I have a weird name. There’s no denying it.
Paige Nick
Alright so Paige isn’t SO strange on its own, but when you pair it with my surname, that’s when the confusion sets in.
My mum tells a number of different stories of how I came to be called Paige, depending on what mood she’s in when you ask her.
99.9999999% of folk usually assume I’m actually Nick Paige. As Nick is a far more likely first name.
Most will tell me I’ve gotten it wrong and try to correct it. For some reason they think i’m such a ginormous idiot, that even after having had my name for the last thirty-something years, they think I still haven’t quite got the hang of it and manage to get it wrong.
So they kindly swap it around for me. Which usually results in problems at the bank/post office/home affairs and boarding gate.

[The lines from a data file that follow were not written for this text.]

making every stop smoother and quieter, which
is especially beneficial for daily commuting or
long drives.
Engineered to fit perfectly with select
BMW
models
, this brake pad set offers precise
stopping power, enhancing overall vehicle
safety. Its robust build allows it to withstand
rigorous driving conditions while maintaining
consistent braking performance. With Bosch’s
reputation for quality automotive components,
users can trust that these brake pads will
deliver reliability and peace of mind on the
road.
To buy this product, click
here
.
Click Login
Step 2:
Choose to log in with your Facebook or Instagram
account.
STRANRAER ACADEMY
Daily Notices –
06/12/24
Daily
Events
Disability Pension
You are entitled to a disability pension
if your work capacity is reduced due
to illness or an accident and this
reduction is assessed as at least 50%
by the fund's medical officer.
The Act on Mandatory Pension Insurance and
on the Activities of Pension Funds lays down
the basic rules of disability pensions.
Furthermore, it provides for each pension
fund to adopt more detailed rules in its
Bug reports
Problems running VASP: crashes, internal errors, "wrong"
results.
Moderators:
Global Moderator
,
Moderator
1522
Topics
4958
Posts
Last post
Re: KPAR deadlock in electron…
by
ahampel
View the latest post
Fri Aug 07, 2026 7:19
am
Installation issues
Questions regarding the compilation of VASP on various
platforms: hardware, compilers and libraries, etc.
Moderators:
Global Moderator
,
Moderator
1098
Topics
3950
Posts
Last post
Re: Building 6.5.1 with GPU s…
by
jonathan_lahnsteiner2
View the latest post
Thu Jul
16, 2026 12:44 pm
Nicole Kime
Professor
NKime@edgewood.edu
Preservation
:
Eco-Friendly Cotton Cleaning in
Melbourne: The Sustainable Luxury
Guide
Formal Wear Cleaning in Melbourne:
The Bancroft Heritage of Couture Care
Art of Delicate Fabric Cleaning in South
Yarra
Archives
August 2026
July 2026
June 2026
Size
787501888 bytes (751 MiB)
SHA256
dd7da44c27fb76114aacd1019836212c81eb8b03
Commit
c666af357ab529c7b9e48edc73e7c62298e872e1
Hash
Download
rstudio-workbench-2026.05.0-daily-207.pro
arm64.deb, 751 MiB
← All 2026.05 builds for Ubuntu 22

Which is why the following news story gave me a bit of a fright.
In a terrible, awful, shocking, tragic accident, a person named Nick Paige has been killed on a beach in Madagascar after a cliff collapsed.
I double checked, it wasn’t me. I’m still sitting here in this chair.
He was a 24 year old marine biologist from Hertfordshire.
They say it was a freak accident. Tell me about it!
My condolences go out to his family and friends through what must be a terrible time.
(In other bizarre nominative determinism news, and i know this terrible accident is no laughing matter, but the MD of the company of marine biologists (who conserve threatened marine environments) that Nick Paige worked for, is named Richard Nimmo.)